Al despertar permaneció algún tiempo semidormido, hasta que recordó dónde estaba. El sueño desapareció en él. Se sentó, lanzando un grito y miró a su alrededor.
¡Un establo, eso es! Un abrigo oscuro y tosco, que olía a heno y abono, un caballo negro que se inclinó sobre él y le rozó tiernamente con el hocico. Se puso en pie y se quitó las pajas adheridas a la ropa.
La luz del sol inundó el establo cuando la Madre Gerd abrió la puerta.
—Ah, buen día, hermoso señor —dijo con voz gritona—. En verdad que habéis dormido el sueño de los justos, o lo que se dice que debe ser el sueño de los justos, aunque en los años que tengo a menudo he visto a buenos hombres agitándose despiertos toda la noche, mientras hombres perversos sacudían el techo con sus ronquidos; no he tenido corazón para despertaros. Pero venid ahora y veréis lo que os aguarda.
Lo que le esperaba era un cuenco de gachas, más pan, queso y cerveza, y un trozo de beicon cocido a medias. Holger consumió los alimentos con apetito y después pensó con añoranza en una taza de café y una ración de ahumados. Eso a pesar de que la escasez debida a la guerra ya le había apartado de tan agradables vicios. Se puso a lavarse vigorosamente en un cacharro que había fuera de la cabaña.
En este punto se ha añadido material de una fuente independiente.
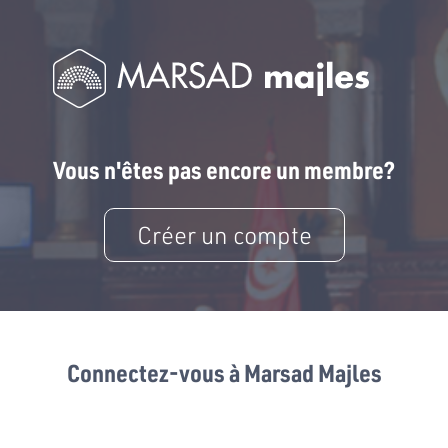
Vous n'êtes pas encore un membre?
Créer un compte
Connectez-vous à Marsad Majles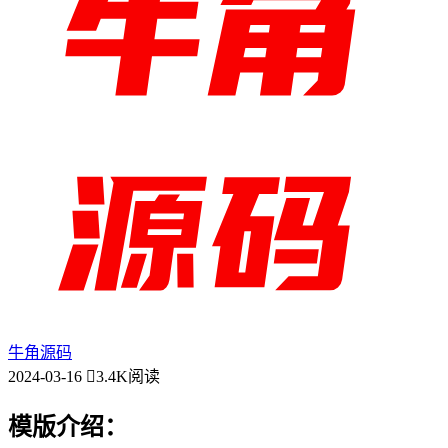
牛角源码
2024-03-16
3.4K阅读
模版介绍：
Cuando volvió a entrar había un recién llegado. Holger no lo vio hasta que una mano le tiró de los pantalones y una voz baja pronunció con tono resonante:
—Aquí estoy.
Al mirar hacia abajo, vio a un hombre moreno como la tierra, nudoso, con unas orejas tan grandes como el asa de una jarra, una nariz desproporcionada, barba blanca, vestido con calzones y chaqueta parda, que llevaba descalzos sus anchos pies. Aquel hombre no llegaría ni a los noventa centímetros.
—Es Hugi —dijo la Madre Gerd—. Será vuestro guía a Faerie.
—Ummm… encantado de conocerle —dijo Holger. Le estrechó la mano y eso pareció asombrar al enano. La palma de la mano de Hugi era dura y caliente.
—Partid ahora —dijo la anciana alegremente—, pues el sol está alto y tenéis un fatigoso camino que recorrer a través de las esferas más peligrosas. Pero no temáis, sir Holger. Hugi es un habitante de los bosques y se encargará de que lleguéis sano y salvo junto al duque Alfric —añadió mientras le entregaba un hatillo envuelto en tela—. He puesto aquí un poco de pan y carne, y otros alimentos, pues bien sé lo poco prácticos que sois los jóvenes paladines, que recorréis el mundo para rescatar a bellas doncellas sin pensar nunca en llevaros un bocado que comer. Ay, si fuera yo joven de nuevo, tampoco me importaría eso a mí, pues no importa un vientre vacío cuando el mundo es verde, pero ahora que soy vieja debo pensar un poco en ello.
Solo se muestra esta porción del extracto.